» Data records
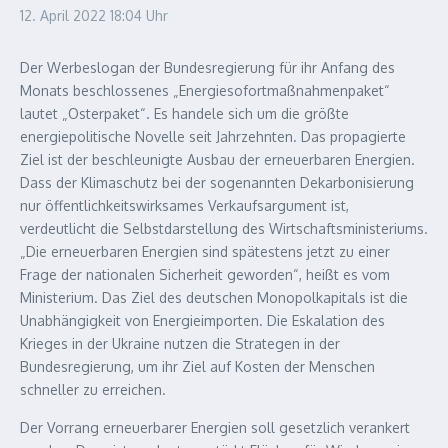
12. April 2022
18:04 Uhr
Der Werbeslogan der Bundesregierung für ihr Anfang des
Monats beschlossenes „Energiesofortmaßnahmenpaket“
lautet „Osterpaket“. Es handele sich um die größte
energiepolitische Novelle seit Jahrzehnten. Das propagierte
Ziel ist der beschleunigte Ausbau der erneuerbaren Energien.
Dass der Klimaschutz bei der sogenannten Dekarbonisierung
nur öffentlichkeitswirksames Verkaufsargument ist,
verdeutlicht die Selbstdarstellung des Wirtschaftsministeriums.
„Die erneuerbaren Energien sind spätestens jetzt zu einer
Frage der nationalen Sicherheit geworden“, heißt es vom
Ministerium. Das Ziel des deutschen Monopolkapitals ist die
Unabhängigkeit von Energieimporten. Die Eskalation des
Krieges in der Ukraine nutzen die Strategen in der
Bundesregierung, um ihr Ziel auf Kosten der Menschen
schneller zu erreichen.
Der Vorrang erneuerbarer Energien soll gesetzlich verankert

» Your task
Across the entries above, state how many lines include the string "Ziel", with no other text.

» Solution for this exercise
3